Ähnliche Vorfälle beobachtet sie überall in der Schweiz, in den grossen Städten, aber auch in Solothurn oder dem Aargau. «Es passiert im Ausgang und auf Schulhöfen», sagt Garibovic. «Aber die Öffentlichkeit erfährt nie davon, weil vieles vertuscht wird.»
Das dürfe nicht länger geschehen. «Wir müssen der Wahrheit ins Gesicht sehen und schauen, dass wir diese Männer integrieren können.» Dies gelinge aber nur, wenn man das Problem offen anspreche.
Der Strafrechtler Martin Killias (67) sieht es ähnlich: «Für einzelne Männer aus diesem kulturellen Umfeld verdienen viele unserer Frauen keinen Respekt», sagt er. Es sei denkbar, dass daraus ein sexueller Kulturkonflikt entstehe. «Im Kleinen gibt es den in vielen Ländern Europas seit langem.» Um die Integration zu fördern, solle man auf «kluge Stimmen von Feministinnen» hören, so Killias, «nicht auf die Verteidiger archaischer Traditionen».
In Fällen häuslicher Gewalt haben die Behörden das Problem bereits erkannt.
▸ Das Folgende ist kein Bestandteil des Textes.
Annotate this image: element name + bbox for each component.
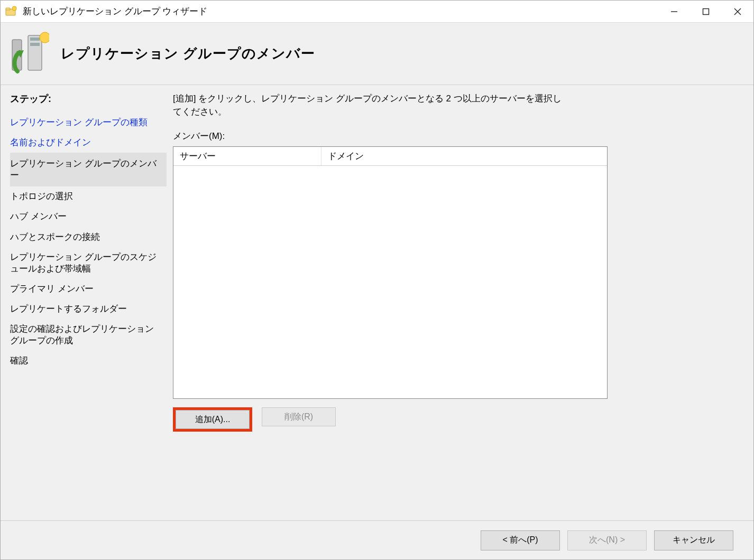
step-6: レプリケーション グループのスケジュールおよび帯域幅 [10, 247, 167, 279]
member-action-row: 追加(A)... 削除(R) [173, 407, 738, 432]
next-button: 次へ(N) > [567, 530, 647, 550]
svg-point-11 [40, 32, 49, 43]
column-header-server[interactable]: サーバー [173, 147, 321, 165]
step-2: レプリケーション グループのメンバー [10, 153, 167, 186]
step-8: レプリケートするフォルダー [10, 299, 167, 319]
wizard-body: ステップ: レプリケーション グループの種類名前およびドメインレプリケーション … [1, 85, 753, 520]
wizard-footer: < 前へ(P) 次へ(N) > キャンセル [1, 520, 753, 559]
steps-sidebar: ステップ: レプリケーション グループの種類名前およびドメインレプリケーション … [1, 85, 169, 520]
svg-rect-4 [703, 8, 709, 14]
step-10: 確認 [10, 351, 167, 371]
wizard-folder-icon [5, 5, 17, 18]
svg-point-2 [12, 6, 16, 11]
svg-rect-10 [30, 43, 40, 46]
members-label: メンバー(M): [173, 130, 738, 142]
main-panel: [追加] をクリックし、レプリケーション グループのメンバーとなる 2 つ以上の… [169, 85, 753, 520]
minimize-button[interactable] [658, 1, 690, 23]
step-7: プライマリ メンバー [10, 279, 167, 299]
replication-servers-icon [7, 30, 49, 78]
svg-rect-1 [6, 8, 10, 10]
add-button[interactable]: 追加(A)... [176, 410, 250, 429]
wizard-header: レプリケーション グループのメンバー [1, 23, 753, 85]
close-button[interactable] [722, 1, 753, 23]
titlebar: 新しいレプリケーション グループ ウィザード [1, 1, 753, 23]
step-3: トポロジの選択 [10, 186, 167, 207]
steps-caption: ステップ: [10, 92, 167, 105]
members-table-header: サーバー ドメイン [173, 147, 607, 166]
cancel-button[interactable]: キャンセル [654, 530, 733, 550]
maximize-button[interactable] [690, 1, 722, 23]
step-9: 設定の確認およびレプリケーション グループの作成 [10, 319, 167, 351]
wizard-window: 新しいレプリケーション グループ ウィザード レプリケーション グループのメンバ… [0, 0, 754, 560]
back-button[interactable]: < 前へ(P) [481, 530, 560, 550]
svg-rect-9 [30, 38, 40, 41]
add-button-highlight: 追加(A)... [173, 407, 252, 432]
step-0[interactable]: レプリケーション グループの種類 [10, 113, 167, 133]
column-header-domain[interactable]: ドメイン [321, 147, 607, 165]
step-1[interactable]: 名前およびドメイン [10, 133, 167, 153]
step-5: ハブとスポークの接続 [10, 227, 167, 247]
instruction-text: [追加] をクリックし、レプリケーション グループのメンバーとなる 2 つ以上の… [173, 92, 564, 118]
members-table[interactable]: サーバー ドメイン [173, 146, 608, 399]
window-title: 新しいレプリケーション グループ ウィザード [23, 5, 207, 17]
remove-button: 削除(R) [262, 407, 336, 426]
step-4: ハブ メンバー [10, 207, 167, 227]
page-title: レプリケーション グループのメンバー [61, 44, 315, 63]
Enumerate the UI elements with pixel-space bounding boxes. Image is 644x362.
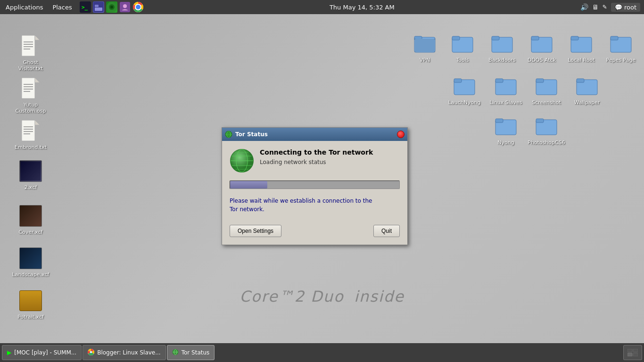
tor-status-dialog: Tor Status [222,127,408,245]
user-menu[interactable]: 💬 root [611,3,640,12]
svg-rect-3 [95,5,99,7]
desktop-icon-embrond[interactable]: Embrond.txt [9,118,52,152]
chrome-launcher[interactable] [132,1,144,13]
workspace-switcher[interactable] [623,345,642,360]
volume-icon[interactable]: 🔊 [580,3,588,11]
dialog-message-line1: Please wait while we establish a connect… [230,197,372,204]
top-panel: Applications Places >_ [0,0,644,14]
applications-menu[interactable]: Applications [2,2,47,13]
desktop-icon-linux-slaves[interactable]: Linux Slaves [485,73,527,107]
desktop-icon-landscapexcf[interactable]: Landscape.xcf [9,245,52,280]
panel-datetime: Thu May 14, 5:32 AM [144,4,580,11]
icon-label: Potrait.xcf [17,314,44,320]
dialog-status: Loading network status [260,159,373,165]
panel-left: Applications Places >_ [0,1,144,13]
desktop-watermark: Core™2 Duo inside [239,286,404,305]
svg-rect-35 [414,39,435,52]
xcf-icon [19,247,42,270]
svg-marker-27 [35,120,40,125]
desktop-icon-tools[interactable]: Tools [441,31,484,65]
display-icon[interactable]: 🖥 [592,3,599,11]
taskbar-item-tor-status[interactable]: Tor Status [167,345,215,360]
progress-bar-container [230,181,400,189]
open-settings-button[interactable]: Open Settings [230,225,281,237]
svg-rect-77 [627,349,632,352]
desktop-icon-photoshopcs6[interactable]: PhotoshopCS6 [525,113,568,148]
svg-rect-4 [95,8,102,11]
icon-label: Ghost Visitor.txt [11,59,50,72]
desktop-icon-local-root[interactable]: Local Root [560,31,603,65]
desktop-icon-nyong[interactable]: Nyong [485,113,527,148]
icon-label: DDOS Atck [528,57,556,63]
icon-label: Linux Slaves [490,99,522,106]
places-menu[interactable]: Places [49,2,75,13]
xcf-icon [19,205,42,227]
txt-file-icon [19,120,42,142]
chrome-taskbar-icon [88,349,94,357]
terminal-launcher[interactable]: >_ [80,1,91,13]
xcf-icon [19,160,42,182]
dialog-header-section: Connecting to the Tor network Loading ne… [230,148,400,173]
icon-label: Wallpaper [574,99,600,106]
icon-label: Tools [456,57,469,63]
panel-right: 🔊 🖥 ✎ 💬 root [580,3,644,12]
desktop-icon-ghost-visitor[interactable]: Ghost Visitor.txt [9,33,52,74]
tor-title-icon [225,131,232,138]
moc-label: [MOC [play] - SUMM... [14,349,76,356]
svg-point-12 [137,6,140,8]
taskbar: ▶ [MOC [play] - SUMM... Blogger: Linux S… [0,343,644,362]
dialog-title-text: Tor Status [235,131,268,138]
svg-rect-13 [22,35,35,56]
desktop-icon-coverxcf[interactable]: Cover.xcf [9,203,52,237]
icon-label: Local Root [568,57,595,63]
desktop-icon-pepes-page[interactable]: Pepes Page [600,31,642,65]
watermark-brand: Core™2 Duo [239,288,344,305]
dialog-header-text: Connecting to the Tor network Loading ne… [260,148,373,165]
svg-marker-14 [35,35,40,40]
pidgin-launcher[interactable] [119,1,131,13]
blogger-label: Blogger: Linux Slave... [97,349,160,356]
network-icon[interactable]: ✎ [603,4,607,10]
folder-icon [495,115,517,138]
taskbar-item-blogger[interactable]: Blogger: Linux Slave... [83,345,165,360]
txt-file-icon [19,35,42,58]
desktop-icon-lauchnyong[interactable]: LauchNyong [443,73,486,107]
potrait-icon [19,289,42,312]
desktop-icon-yutup-custom[interactable]: Yutup Custom.osp [9,75,52,116]
dialog-close-button[interactable] [397,131,405,138]
svg-rect-39 [492,36,499,40]
taskbar-item-moc[interactable]: ▶ [MOC [play] - SUMM... [2,345,82,360]
svg-point-11 [136,5,140,9]
svg-rect-78 [633,349,638,352]
icon-label: Pepes Page [606,57,636,63]
desktop-icon-vpn[interactable]: VPN [404,31,446,65]
username-label: root [624,4,636,11]
dialog-body: Connecting to the Tor network Loading ne… [222,141,407,245]
svg-rect-57 [536,119,544,123]
folder-icon [535,75,558,98]
svg-rect-79 [627,353,632,356]
svg-rect-20 [22,78,35,99]
svg-rect-51 [536,79,544,82]
icon-label: 2.xcf [25,184,37,190]
desktop: Core™2 Duo inside Ghost Visitor.txt [0,14,644,343]
icon-label: Nyong [497,140,514,146]
desktop-icon-2xcf[interactable]: 2.xcf [9,158,52,192]
desktop-icon-potraitxcf[interactable]: Potrait.xcf [9,288,52,322]
desktop-icon-ddos-atck[interactable]: DDOS Atck [520,31,563,65]
svg-text:>_: >_ [82,4,88,10]
icon-label: Backdoors [488,57,515,63]
quit-button[interactable]: Quit [373,225,400,237]
folder-icon [413,33,436,55]
filemanager-launcher[interactable] [93,1,104,13]
icon-label: Yutup Custom.osp [11,102,50,114]
desktop-icon-screenshot[interactable]: Screenshot [525,73,568,107]
desktop-icon-wallpaper[interactable]: Wallpaper [566,73,608,107]
cheese-launcher[interactable] [106,1,117,13]
folder-icon [570,33,593,55]
svg-rect-41 [531,36,539,40]
tor-taskbar-icon [172,349,179,357]
dialog-heading: Connecting to the Tor network [260,148,373,156]
desktop-icon-backdoors[interactable]: Backdoors [481,31,523,65]
panel-apps: >_ [80,1,144,13]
Das Eidgenössische Büro für die Gleichstellung von Mann und Frau befasst sich damit in einem Bericht: «In der Schweiz registrieren polizeiliche Interven-tionsstatistiken überproportional häufige Interventionen in Fällen von häuslicher Gewalt bei Ausländerinnen und Ausländern, dies sowohl auf der Opferseite wie auch auf Seite der Tatpersonen», heisst es. Die Migrierenden seien mit neuen Anforderungen und Rollenbildern konfrontiert. «Unter ungünstigen Bedingungen können Stress, Frustration, Verunsicherung, soziale Isolation etc. entstehen, welche Gewalt begünstigen.»
Therapeutin Garibovic: «Es braucht dringend Spezialisten, die sich mit fremden Kulturen gut auskennen und Sexualmediziner, die mit den Männern arbeiten.» Man müsse ihnen den Tarif durchgeben und unmissverständlich die Umgangsformen in Europa beibringen. «Sie müssen lernen, mit ihrer Sexualität umzugehen und sie müssen lernen, wie man hier Frauen begegnet.»
Der 14-Jährige, den Garibovic betreue, sei nun auf einem guten Weg. «Wir müssen von denen, die hierherkommen, mehr fordern. Wir müssen aufwachen – damit es nicht noch schlimmer wird.»